### Exercise goal
If a line in the entries contains the word "para", list it.
Start of Block
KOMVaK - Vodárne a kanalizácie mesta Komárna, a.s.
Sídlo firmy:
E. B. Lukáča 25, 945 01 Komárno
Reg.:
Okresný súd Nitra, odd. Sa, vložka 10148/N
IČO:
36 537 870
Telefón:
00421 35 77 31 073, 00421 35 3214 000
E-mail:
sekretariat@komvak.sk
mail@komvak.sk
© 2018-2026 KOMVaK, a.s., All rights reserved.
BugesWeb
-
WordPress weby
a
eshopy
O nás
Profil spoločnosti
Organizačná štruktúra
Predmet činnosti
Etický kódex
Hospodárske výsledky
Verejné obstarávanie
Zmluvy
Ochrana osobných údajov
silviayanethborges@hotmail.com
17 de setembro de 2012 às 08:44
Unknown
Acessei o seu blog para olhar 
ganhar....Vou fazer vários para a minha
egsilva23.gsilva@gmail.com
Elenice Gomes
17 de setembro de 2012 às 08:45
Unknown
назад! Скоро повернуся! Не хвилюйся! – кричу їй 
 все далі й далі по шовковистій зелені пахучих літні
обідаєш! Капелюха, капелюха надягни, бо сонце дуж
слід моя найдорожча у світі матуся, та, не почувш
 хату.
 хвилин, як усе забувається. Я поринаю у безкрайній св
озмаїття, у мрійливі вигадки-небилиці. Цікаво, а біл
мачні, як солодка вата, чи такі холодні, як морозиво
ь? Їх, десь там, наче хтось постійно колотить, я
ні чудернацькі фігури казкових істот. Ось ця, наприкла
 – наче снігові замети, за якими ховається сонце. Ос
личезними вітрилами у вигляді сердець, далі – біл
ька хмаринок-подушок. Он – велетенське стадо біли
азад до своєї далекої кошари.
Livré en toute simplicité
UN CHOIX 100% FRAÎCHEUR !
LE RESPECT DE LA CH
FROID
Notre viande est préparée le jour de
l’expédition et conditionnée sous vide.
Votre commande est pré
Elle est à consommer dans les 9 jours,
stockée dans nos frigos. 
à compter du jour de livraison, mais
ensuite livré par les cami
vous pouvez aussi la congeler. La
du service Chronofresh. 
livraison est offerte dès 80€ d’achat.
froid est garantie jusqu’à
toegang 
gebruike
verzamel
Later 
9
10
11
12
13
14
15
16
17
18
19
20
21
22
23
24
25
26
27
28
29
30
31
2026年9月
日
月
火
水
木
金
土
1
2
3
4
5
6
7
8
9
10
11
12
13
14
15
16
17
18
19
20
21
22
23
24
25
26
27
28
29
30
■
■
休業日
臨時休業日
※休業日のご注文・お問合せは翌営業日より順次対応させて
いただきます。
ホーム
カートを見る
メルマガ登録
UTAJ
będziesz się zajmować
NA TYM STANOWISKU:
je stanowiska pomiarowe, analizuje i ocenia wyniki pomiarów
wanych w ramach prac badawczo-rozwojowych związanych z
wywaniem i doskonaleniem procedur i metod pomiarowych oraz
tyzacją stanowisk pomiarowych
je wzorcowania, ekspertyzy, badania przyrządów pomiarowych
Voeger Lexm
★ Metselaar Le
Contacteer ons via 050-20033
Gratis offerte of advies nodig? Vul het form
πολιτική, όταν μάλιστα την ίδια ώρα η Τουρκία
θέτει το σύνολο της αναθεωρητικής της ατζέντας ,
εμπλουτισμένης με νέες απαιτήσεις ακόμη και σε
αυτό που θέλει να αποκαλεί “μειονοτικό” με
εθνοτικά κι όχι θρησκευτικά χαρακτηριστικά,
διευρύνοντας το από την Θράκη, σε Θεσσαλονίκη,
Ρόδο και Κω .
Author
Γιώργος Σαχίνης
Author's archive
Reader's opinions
End of Block
### Output of the task
Acessei o seu blog para olhar 
ganhar....Vou fazer vários para a minha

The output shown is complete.